Here, we describe a detailed methodological approach for resolving these potential problems and maintaining perception–action coupling when performance of dynamic interceptive actions, such as ball catching, is studied. We describe the methodology behind the design of a custom-built, inexpensive, integrated ball projection technology, which provides visual information on advanced movement kinematics of a throwing action, prior to ball projection, when catching behaviors are studied.

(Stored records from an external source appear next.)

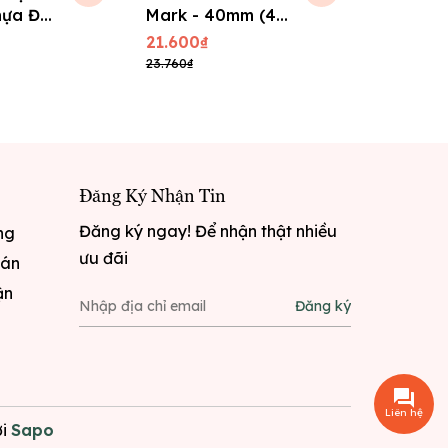
hựa ĐK
Mark - 40mm (4
0946
Viên/Vĩ)
21.600₫
24.408₫
23.760₫
26.849₫
Đăng Ký Nhận Tin
Đăng ký ngay! Để nhận thật nhiều
ng
ưu đãi
oán
ận
Đăng ký
Liên hệ
i
Sapo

Integrated projection systems such as the apparatus described here may have a significant future in sport performance development programs and in experimental research projects. We discuss the merits of such a system, consider potential limitations, and elucidate relationships with other emerging technologies, to enable investigation and practice of dynamic interceptive actions. As well as its low cost, the methodology and apparatus presented here also support further integration with other experimental equipment typically used for studying human movement behaviors, such as a VICON camera system, digital projection systems, eye movement registration systems (e.g., ASL), electromyography (EMG), and force platforms, enabling interceptive actions to be studied comprehensively.